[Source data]
* * * * *

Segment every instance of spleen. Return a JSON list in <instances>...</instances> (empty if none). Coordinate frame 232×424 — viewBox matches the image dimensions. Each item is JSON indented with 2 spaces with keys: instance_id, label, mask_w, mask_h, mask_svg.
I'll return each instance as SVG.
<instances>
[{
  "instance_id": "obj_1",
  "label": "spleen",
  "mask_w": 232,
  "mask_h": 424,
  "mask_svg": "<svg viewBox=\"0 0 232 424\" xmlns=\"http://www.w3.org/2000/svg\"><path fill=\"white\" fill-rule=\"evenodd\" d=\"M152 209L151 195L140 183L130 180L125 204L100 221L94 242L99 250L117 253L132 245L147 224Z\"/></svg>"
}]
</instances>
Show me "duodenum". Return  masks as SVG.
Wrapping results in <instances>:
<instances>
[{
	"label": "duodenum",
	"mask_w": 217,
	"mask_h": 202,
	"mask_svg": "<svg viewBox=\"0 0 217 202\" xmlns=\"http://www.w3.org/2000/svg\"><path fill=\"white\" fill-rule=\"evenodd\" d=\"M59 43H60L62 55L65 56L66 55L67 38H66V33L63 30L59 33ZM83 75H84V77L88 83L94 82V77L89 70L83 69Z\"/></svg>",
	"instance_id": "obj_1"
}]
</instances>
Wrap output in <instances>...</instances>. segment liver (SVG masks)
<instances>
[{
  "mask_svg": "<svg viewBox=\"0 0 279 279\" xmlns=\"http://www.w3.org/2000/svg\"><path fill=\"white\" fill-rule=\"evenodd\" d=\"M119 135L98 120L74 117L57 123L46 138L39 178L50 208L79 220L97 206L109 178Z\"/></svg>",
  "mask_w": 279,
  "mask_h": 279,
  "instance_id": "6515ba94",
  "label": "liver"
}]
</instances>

* * * * *

§ Action item:
What you give back should be the lines from the one with "Wrap output in" to the end of the data, copied exactly, both ends included.

§ Response box:
Wrap output in <instances>...</instances>. segment liver (SVG masks)
<instances>
[{
  "mask_svg": "<svg viewBox=\"0 0 279 279\" xmlns=\"http://www.w3.org/2000/svg\"><path fill=\"white\" fill-rule=\"evenodd\" d=\"M119 135L98 120L74 117L57 123L46 138L39 178L50 208L79 220L97 206L109 178Z\"/></svg>",
  "mask_w": 279,
  "mask_h": 279,
  "instance_id": "6515ba94",
  "label": "liver"
}]
</instances>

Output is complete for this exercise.